> _Work to complete_: The expected output is each line in the data below that includes the string "humedad".
==== Provided data
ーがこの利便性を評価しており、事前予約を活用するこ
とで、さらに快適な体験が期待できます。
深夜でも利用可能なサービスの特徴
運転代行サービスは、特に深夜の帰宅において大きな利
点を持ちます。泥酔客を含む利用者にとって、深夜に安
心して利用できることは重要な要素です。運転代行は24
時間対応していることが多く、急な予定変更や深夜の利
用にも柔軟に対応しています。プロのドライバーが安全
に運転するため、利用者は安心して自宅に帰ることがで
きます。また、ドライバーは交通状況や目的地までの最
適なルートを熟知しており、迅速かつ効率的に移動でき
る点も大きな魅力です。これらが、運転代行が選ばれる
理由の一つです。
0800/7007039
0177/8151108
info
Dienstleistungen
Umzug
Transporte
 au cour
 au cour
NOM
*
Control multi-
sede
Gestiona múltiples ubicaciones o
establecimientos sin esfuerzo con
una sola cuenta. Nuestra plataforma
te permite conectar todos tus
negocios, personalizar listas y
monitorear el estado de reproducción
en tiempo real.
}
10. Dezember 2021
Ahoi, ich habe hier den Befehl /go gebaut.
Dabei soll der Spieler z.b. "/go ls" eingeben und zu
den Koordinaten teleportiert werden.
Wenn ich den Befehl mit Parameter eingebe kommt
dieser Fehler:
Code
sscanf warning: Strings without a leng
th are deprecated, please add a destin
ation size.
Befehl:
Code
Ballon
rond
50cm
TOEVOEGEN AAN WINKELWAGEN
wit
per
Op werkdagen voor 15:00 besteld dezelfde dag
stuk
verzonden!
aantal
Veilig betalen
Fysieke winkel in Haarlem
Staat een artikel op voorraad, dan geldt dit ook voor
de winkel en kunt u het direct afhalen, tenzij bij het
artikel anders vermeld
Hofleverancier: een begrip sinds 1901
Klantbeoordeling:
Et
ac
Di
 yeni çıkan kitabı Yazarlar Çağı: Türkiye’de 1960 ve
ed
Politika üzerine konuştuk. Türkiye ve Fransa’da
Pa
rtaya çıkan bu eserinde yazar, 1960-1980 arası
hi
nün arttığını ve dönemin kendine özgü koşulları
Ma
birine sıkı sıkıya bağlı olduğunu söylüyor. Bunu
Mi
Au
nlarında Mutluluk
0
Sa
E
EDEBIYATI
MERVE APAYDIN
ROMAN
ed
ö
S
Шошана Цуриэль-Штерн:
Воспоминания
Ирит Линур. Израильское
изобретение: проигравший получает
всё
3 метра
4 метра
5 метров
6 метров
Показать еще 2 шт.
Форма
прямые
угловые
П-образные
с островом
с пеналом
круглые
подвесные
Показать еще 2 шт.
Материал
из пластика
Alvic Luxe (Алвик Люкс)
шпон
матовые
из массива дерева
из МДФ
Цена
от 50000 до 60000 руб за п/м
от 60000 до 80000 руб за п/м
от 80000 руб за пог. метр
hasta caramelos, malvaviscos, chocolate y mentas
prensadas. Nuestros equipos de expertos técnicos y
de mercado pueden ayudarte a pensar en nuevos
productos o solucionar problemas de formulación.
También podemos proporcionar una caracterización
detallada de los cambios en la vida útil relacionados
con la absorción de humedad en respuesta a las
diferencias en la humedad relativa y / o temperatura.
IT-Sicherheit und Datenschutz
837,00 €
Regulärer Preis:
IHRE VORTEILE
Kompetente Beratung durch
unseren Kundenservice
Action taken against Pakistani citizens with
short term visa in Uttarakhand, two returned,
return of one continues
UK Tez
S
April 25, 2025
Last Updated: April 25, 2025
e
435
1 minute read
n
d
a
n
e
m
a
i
========
> _Response_:
con la absorción de humedad en respuesta a las
diferencias en la humedad relativa y / o temperatura.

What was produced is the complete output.